Nomeado Chefe do Estado‑Maior em 1906, Conrad pressionou incessantemente por uma postura preventiva e forte. Durante a crise da anexação da Bósnia e as Guerras Balcânicas, instou ataques preventivos contra a Sérvia — e por vezes contra a Itália — argumentando que a segurança do império multiétnico se esvairia com a demora. A sua belicosidade, conjugada com intrigas de corte e escândalos pessoais, levou à sua demissão em 1911, mas as convulsões de 1912 restituíram‑no ao leme.
Após o assassinato em Sarajevo em 1914, Conrad supervisionou a mobilização e o planeamento da guerra contra a Sérvia e a Rússia. As campanhas iniciais revelaram‑se custosas: derrotas em Cer e Kolubara na Sérvia, o esmagamento dos exércitos austro‑húngaros na Batalha da Galícia e a queda de Lemberg tensionaram os recursos da monarquia. A coordenação com a Alemanha melhorou a situação em 1915, mas as ofensivas de inverno de Conrad nos Cárpatos drenaram as suas forças quase até à exaustão.
Em 1916 lançou a Ofensiva do Trentino (a chamada Strafexpedition), na esperança de afastar a Itália da guerra; ganhos táticos iniciais não lograram uma decisão estratégica. A Ofensiva Brusilov nesse verão quase partiu a frente dos Habsburgos, sublinhando a dependência crescente da Áustria‑Hungria em relação ao auxílio alemão. Promovido a Feldmarschall em 1916, Conrad viu, no entanto, a sua influência diminuir à medida que o império fraquejava.

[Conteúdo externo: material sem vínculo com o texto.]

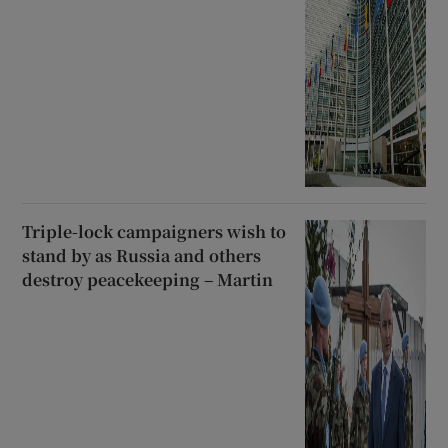
Triple-lock campaigners wish to
stand by as Russia and others
destroy peacekeeping – Martin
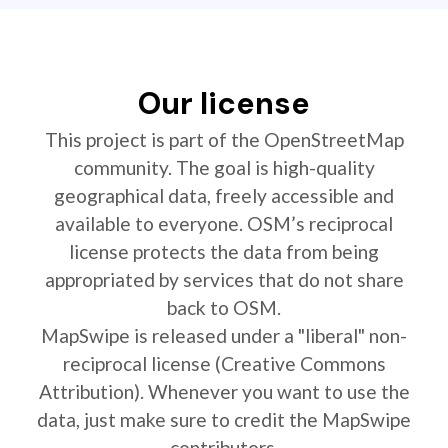
Our license
This project is part of the OpenStreetMap
community. The goal is high-quality
geographical data, freely accessible and
available to everyone. OSM’s reciprocal
license protects the data from being
appropriated by services that do not share
back to OSM.
MapSwipe is released under a "liberal" non-
reciprocal license (Creative Commons
Attribution). Whenever you want to use the
data, just make sure to credit the MapSwipe
contributors.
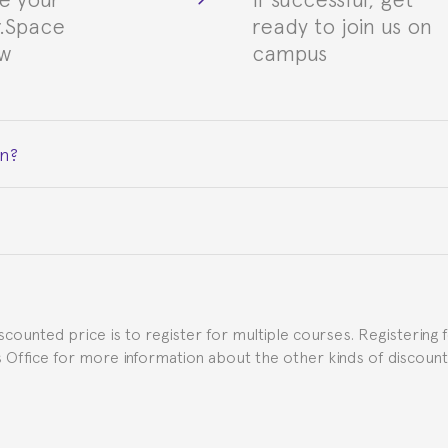
.Space
ready to join us on
ew
campus
on?
ceive a certificate signed by the director of the program your
e Spanish or Thai consulate in your country of residence about
uch as the Certificate of Enrollment.
iscounted price is to register for multiple courses. Registering 
ns Office for more information about the other kinds of discoun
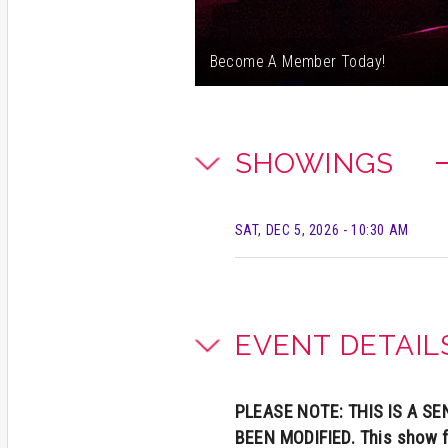
Become A Member Today!
SHOWINGS
SAT, DEC 5, 2026
- 10:30 AM
EVENT DETAIL
PLEASE NOTE: THIS IS A 
BEEN MODIFIED. This show f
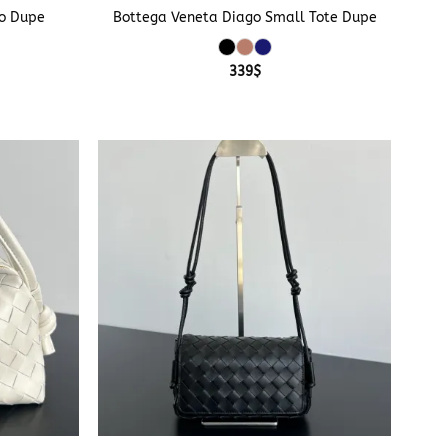
o Dupe
Bottega Veneta Diago Small Tote Dupe
339
$
+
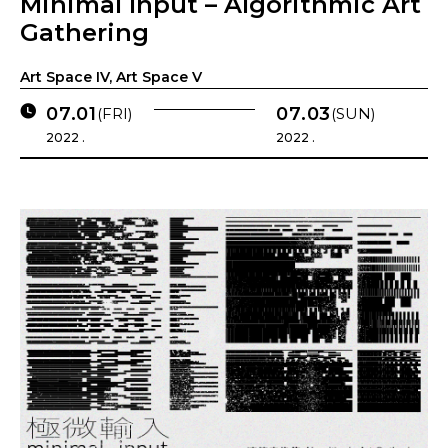
Minimal Input – Algorithmic Art
Gathering
Art Space IV, Art Space V
07.01
07.03
(FRI)
(SUN)
2022 .
2022 .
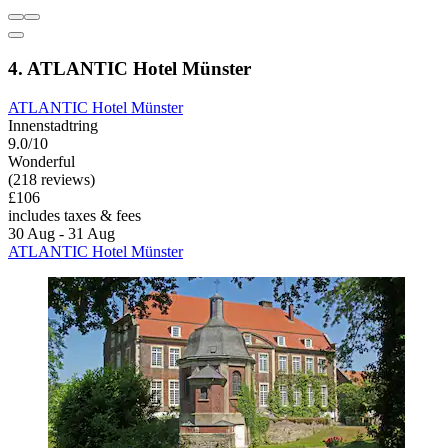
4. ATLANTIC Hotel Münster
ATLANTIC Hotel Münster
Innenstadtring
9.0/10
Wonderful
(218 reviews)
£106
includes taxes & fees
30 Aug - 31 Aug
ATLANTIC Hotel Münster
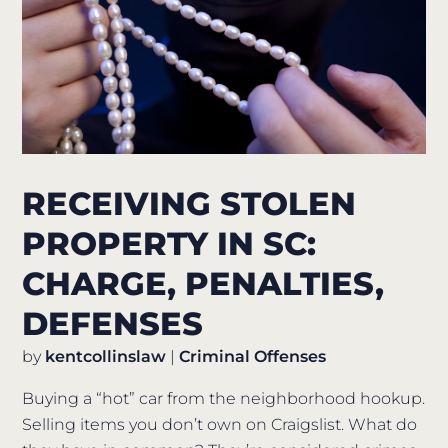
RECEIVING STOLEN
PROPERTY IN SC:
CHARGE, PENALTIES,
DEFENSES
by
kentcollinslaw
|
Criminal Offenses
Buying a “hot” car from the neighborhood hookup.
Selling items you don’t own on Craigslist. What do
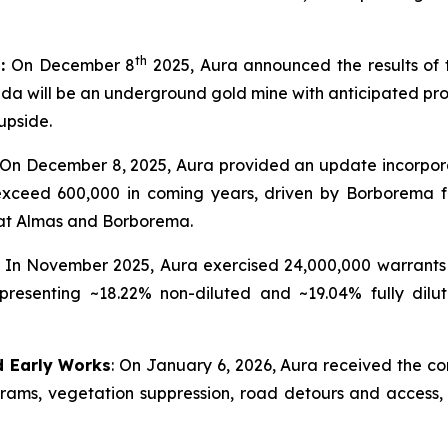
th
t:
On December 8
2025, Aura announced the results of t
 will be an underground gold mine with anticipated produc
upside.
: On December 8, 2025, Aura provided an update incorpor
 exceed 600,000 in coming years, driven by Borborema 
at Almas and Borborema.
In November 2025, Aura exercised 24,000,000 warrants 
presenting ~18.22% non-diluted and ~19.04% fully dilu
d Early Works
: On January 6, 2026, Aura received the co
ograms, vegetation suppression, road detours and access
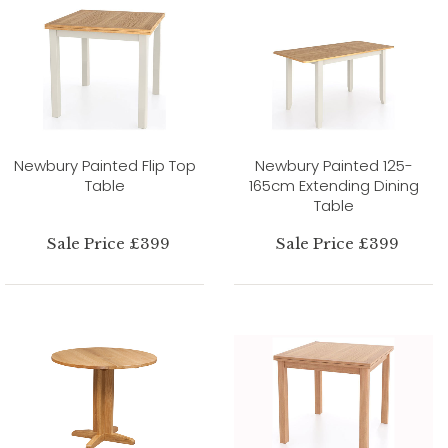
Newbury Painted Flip Top
Newbury Painted 125-
Table
165cm Extending Dining
Table
Sale Price £399
Sale Price £399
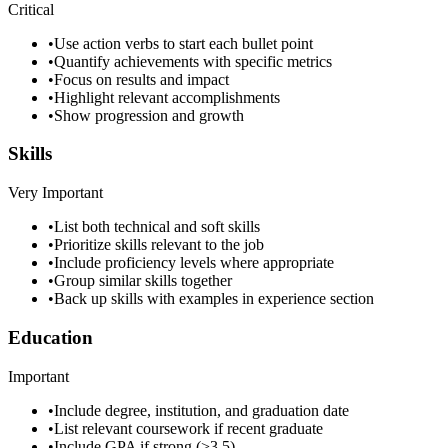
Critical
•
Use action verbs to start each bullet point
•
Quantify achievements with specific metrics
•
Focus on results and impact
•
Highlight relevant accomplishments
•
Show progression and growth
Skills
Very Important
•
List both technical and soft skills
•
Prioritize skills relevant to the job
•
Include proficiency levels where appropriate
•
Group similar skills together
•
Back up skills with examples in experience section
Education
Important
•
Include degree, institution, and graduation date
•
List relevant coursework if recent graduate
•
Include GPA if strong (>3.5)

Com o imperador Karl I a procurar um rumo diferente, Conrad foi destituído como Chefe do Estado‑Maior em 1917 e colocado num comando de campo na frente italiana. Após a guerra, retirou‑se para a escrita, publicando as memórias em vários volumes Aus meiner Dienstzeit 1906–1918, uma apologia vigorosa que mistura pormenores operacionais com defesas contundentes da sua visão estratégica. Morreu em 1925 em Bad Mergentheim, deixando um legado debatido desde então: um organizador brilhante e estratega intransigente cuja defesa da guerra preventiva ajudou a empurrar um império frágil para a catástrofe.
O que Perdura
- Principal arquiteto do planeamento e da mobilização austro‑húngara durante a guerra.
- Proponente de uma estratégia agressiva e orientada para a iniciativa, que moldou as campanhas iniciais.
- Autor de memórias e doutrinas de treino influentes que iluminam a cultura de comando dos Habsburgos.
- Exemplo cautelar de como a rigidez estratégica e a impaciência política podem amplificar os custos da guerra.